A cobra is indeed a dangerous snake, but here the word Cobra is derived from the French names of the cities of Copenhagen, Brussels and Amsterdam. The artists who founded the CoBrA group during a major international conference held in Paris in 1948 came from these three European capitals. A curled snake became the symbol of the movement.

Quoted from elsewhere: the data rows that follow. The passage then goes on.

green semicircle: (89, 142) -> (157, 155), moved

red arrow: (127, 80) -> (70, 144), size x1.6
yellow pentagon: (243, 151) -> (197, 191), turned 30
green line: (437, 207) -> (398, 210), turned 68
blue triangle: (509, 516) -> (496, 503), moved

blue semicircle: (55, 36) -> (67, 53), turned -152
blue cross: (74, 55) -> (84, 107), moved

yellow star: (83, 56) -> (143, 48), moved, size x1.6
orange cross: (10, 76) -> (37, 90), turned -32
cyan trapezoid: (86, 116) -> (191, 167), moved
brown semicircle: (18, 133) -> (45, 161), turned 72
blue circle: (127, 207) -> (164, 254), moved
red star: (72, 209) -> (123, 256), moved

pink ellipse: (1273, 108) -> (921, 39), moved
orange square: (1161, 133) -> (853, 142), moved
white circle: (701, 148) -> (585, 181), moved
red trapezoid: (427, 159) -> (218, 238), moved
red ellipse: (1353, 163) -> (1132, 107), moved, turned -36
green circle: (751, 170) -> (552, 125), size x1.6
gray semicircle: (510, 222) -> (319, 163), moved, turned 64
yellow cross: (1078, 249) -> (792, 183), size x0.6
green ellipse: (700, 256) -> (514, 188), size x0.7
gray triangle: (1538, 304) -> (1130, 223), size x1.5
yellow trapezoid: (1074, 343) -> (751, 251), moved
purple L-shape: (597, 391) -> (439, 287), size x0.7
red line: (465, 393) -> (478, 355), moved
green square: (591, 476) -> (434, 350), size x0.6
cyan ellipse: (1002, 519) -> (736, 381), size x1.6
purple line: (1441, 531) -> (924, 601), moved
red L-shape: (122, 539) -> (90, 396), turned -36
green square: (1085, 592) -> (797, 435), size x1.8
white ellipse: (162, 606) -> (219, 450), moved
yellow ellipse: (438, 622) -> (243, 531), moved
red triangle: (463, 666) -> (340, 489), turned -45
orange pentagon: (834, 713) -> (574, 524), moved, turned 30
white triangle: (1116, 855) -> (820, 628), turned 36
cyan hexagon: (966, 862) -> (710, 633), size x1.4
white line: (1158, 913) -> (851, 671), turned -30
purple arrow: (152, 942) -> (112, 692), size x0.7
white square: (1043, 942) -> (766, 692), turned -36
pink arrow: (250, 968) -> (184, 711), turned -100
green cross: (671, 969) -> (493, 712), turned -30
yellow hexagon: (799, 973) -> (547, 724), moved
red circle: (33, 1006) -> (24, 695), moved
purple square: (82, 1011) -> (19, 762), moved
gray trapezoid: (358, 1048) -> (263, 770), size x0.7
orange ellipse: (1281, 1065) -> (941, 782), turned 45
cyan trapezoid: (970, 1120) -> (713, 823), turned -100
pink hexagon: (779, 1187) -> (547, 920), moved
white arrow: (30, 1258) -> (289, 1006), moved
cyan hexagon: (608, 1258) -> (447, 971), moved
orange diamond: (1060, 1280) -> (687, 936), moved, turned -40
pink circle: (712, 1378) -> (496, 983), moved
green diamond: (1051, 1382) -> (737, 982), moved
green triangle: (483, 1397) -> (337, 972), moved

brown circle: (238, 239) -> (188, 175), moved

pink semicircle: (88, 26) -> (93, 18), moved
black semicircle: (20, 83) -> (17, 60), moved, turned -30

It was in the Paris café Notre Dame that Asger Jorn (from Copenhagen), Joseph Noiret and Christian Dotremont (from Brussels) and Constant, Corneille and Karel Appel (from Amsterdam) signed the manifesto 'La Cause était entendue’ (The Case was Heard). This manifesto, drawn up by Dotremont, was a response to a statement by the French Surrealists entitled 'La Cause est entendue' (The Case is Heard). In it Dotremont makes it clear they are no longer in agreement with the French artists. The CoBrA painters wanted to break new ground, preferring to work spontaneously and with the emphasis more on fantastic imagery. In 1951 the CoBrA movement was officially disbanded, yet during its short existence CoBrA rejuvenated Dutch modern art.
The core of the CoBrA group consisted of the aforementioned painters who had signed the manifesto. They were soon joined by many other artists and in the end over forty artists were members of the CoBrA movement or indirectly involved. Not only painters, but also sculptors, poets, photographers and filmmakers felt drawn to CoBrA’s aims. Below is an alphabetical list of the group’s leading members:
from Denemarken: Mogens Balle, Ejler Bille, Henry Heerup, Egill Jacobsen, Carl-Henning Pedersen.
from België: Pierre Alechinsky, Hugo Claus, Reinhoud d'Haese.
from Nederland: Eugène Brands, Lucebert, Anton Rooskens, Theo Wolvecamp.
Artists from countries other than the original three also took part, including:
Jean Michel Atlan (Algeria), Jacques Doucet (France), William Gear and Stephen Gilbert (Scotland), Karl Otto Götz (Germany) and Shinkichi Tajiri (America).